ITV News North of England correspondent Damon Green reports from the Hillsborough Inquest
The father of two teenage sisters who died in the Hillsborough disaster has begun his own evidence before a coroner, telling of his desperate efforts to revive his two daughters as they lay on the pitch.
Trevor Hicks, travelled to the match with Vicki and Sarah in April 1989, but was separated from them before they entered Pen 3 on the Leppings Lane terrace.
Today he described the moment he first saw Vicki being carried out of the crush.
He told the court: "I had a good view of the pen, it was clear that there were extreme circumstances
"I knew roughly where [Vicki and Sarah] were; you could see there were people in extreme distress."
Mr Hicks said he had been having a shouted conversation with a police officer in the control box near where he was standing.
"The attitude with the police officer wasn't going anywhere. I made my way towards the pitch.
"I saw Vicki passed over the fence."
"There are some things that stick in my mind absolutely rock solid. I saw Vicki come over the fence"
He described finding his two daughters lying on the pitch at about 26 minutes past three and went to Sarah first as she was lying nearer to him. He and other men started to give mouth-to-mouth resuscitation.
"I spent most of my time on Victoria, but it was a case of swapping around with the two girls, who was doing mouth to mouth and who was doing heart compressions."
Questioned by counsel for the coroner, Christina Lambert QC, he said he shouted the girls' names in an attempt to revive them.
Mr Hicks said he discovered that Vicki's airway was not clear when he found her, and he had to remove vomit from his daughter's mouth before attempting resuscitation.
He told the court that he had received first-aid training as part of his work, but had never performed it.
"I could see her chest rising when I was blowing, so the air was going in."

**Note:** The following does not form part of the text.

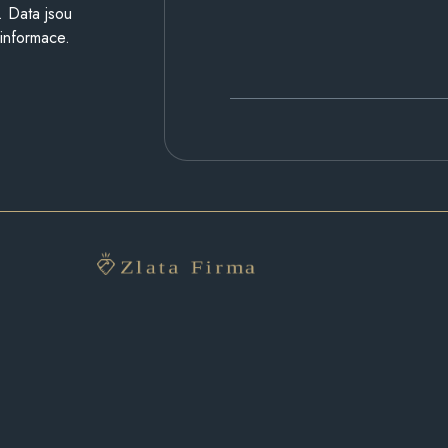
. Data jsou
 informace.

The jury was shown video footage of himself on the pitch, as part of a group trying to help the injured and dying.
"I consider myself an amateur, and if it seemed somebody was doing a better job I was more than happy to let them," he said.
"It may sound a bit selfish but I wanted to get help for my girls."
Mr Hicks was asked if he could detect any sign of life in his daughters as they lay on the pitch.
He replied: "I don't know, is the honest answer. But as far as I was concerned they hadn't gone.
"I was going to do everything possible, and everybody else seemed to be doing that. If they had a chance they were going to get it."
He told the court that he could not remember checking for a pulse on either girl.